# Provided records

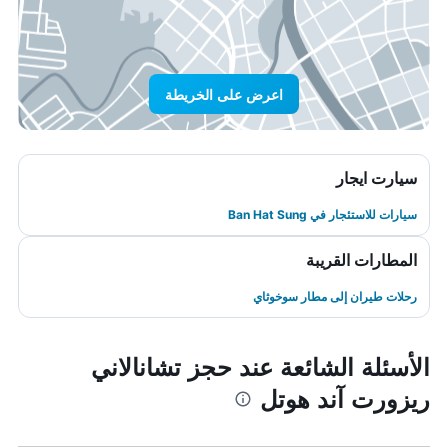
اعرض على الخريطة
سيارت ايجار
سيارات للاستئجار في Ban Hat Sung
المطارات القريبة
رحلات طيران إلى مطار سوخوثاي
الأسئلة الشائعة عند حجز تشانالاني
ريزورت آند هوتل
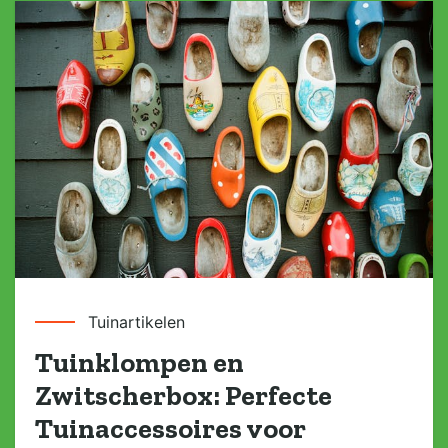
Tuinartikelen
Tuinklompen en
Zwitscherbox: Perfecte
Tuinaccessoires voor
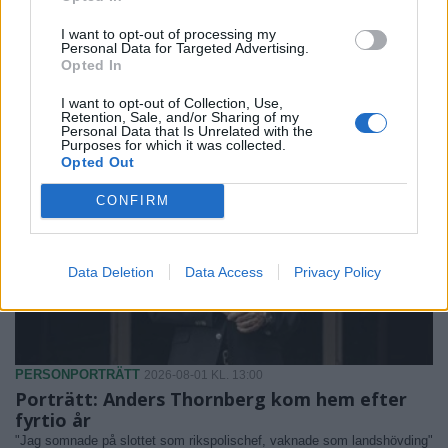
Uddamålsförlust för LFK i viktiga
bottenmötet
I want to opt-out of processing my
Föll i typisk "0-0-match": "Det kunde gått åt vilket håll som helst".
Personal Data for Targeted Advertising.
Opted In
I want to opt-out of Collection, Use,
Retention, Sale, and/or Sharing of my
Personal Data that Is Unrelated with the
Purposes for which it was collected.
Opted Out
CONFIRM
Data Deletion
Data Access
Privacy Policy
PERSONPORTRÄTT
2026-08-01 KL. 13:00
Porträtt: Anders Thornberg kom hem efter
fyrtio år
"Jag somnade på slottet som rikspolischef, vaknade som landshövding"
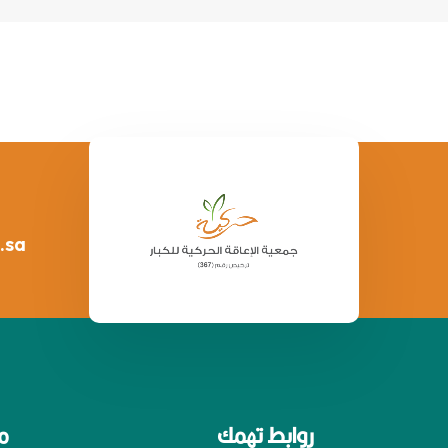
.sa
روابط تهمك
م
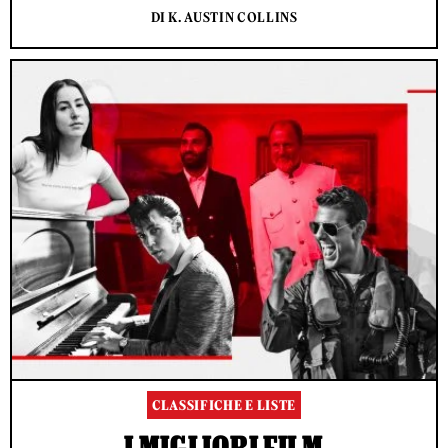
DI K. AUSTIN COLLINS
CLASSIFICHE E LISTE
I MIGLIORI FILM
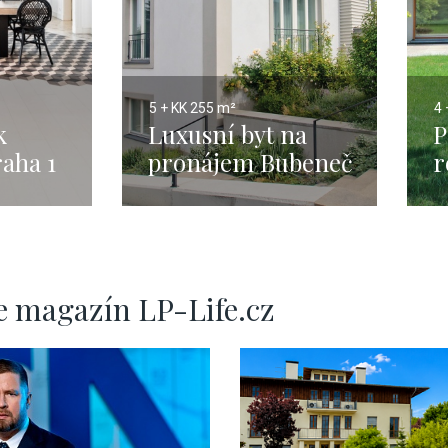
5 + KK
255 m²
4 
k
Luxusní byt na
P
aha 1
pronájem Bubeneč
r
- 255m
P
-
e magazín LP-Life.cz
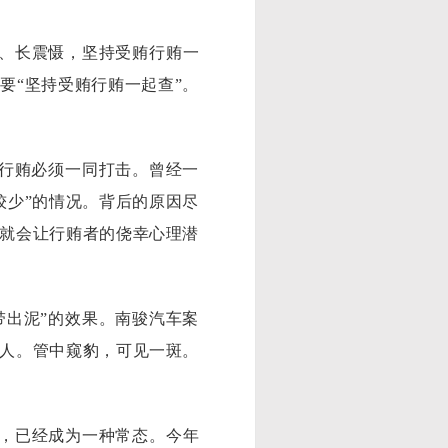
、长震慑，坚持受贿行贿一
要“坚持受贿行贿一起查”。
行贿必须一同打击。曾经一
较少”的情况。背后的原因尽
就会让行贿者的侥幸心理潜
出泥”的效果。南骏汽车案
人。管中窥豹，可见一斑。
，已经成为一种常态。今年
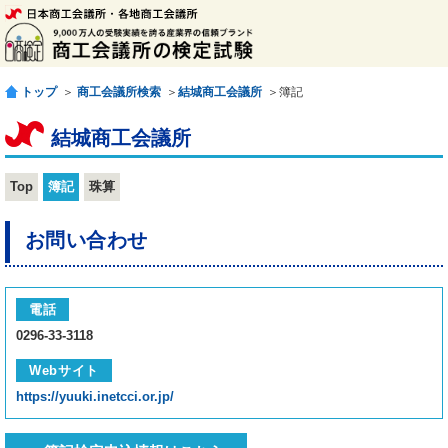
トップ
＞
商工会議所検索
＞
結城商工会議所
＞簿記
結城商工会議所
Top
簿記
珠算
お問い合わせ
電話
0296-33-3118
Webサイト
https://yuuki.inetcci.or.jp/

# Try it
Which lines of the entries above contain the string "Data"? Copy each one.

# Your response
Personal Data for Targeted Advertising.
Personal Data that Is Unrelated with the
Data Deletion
Data Access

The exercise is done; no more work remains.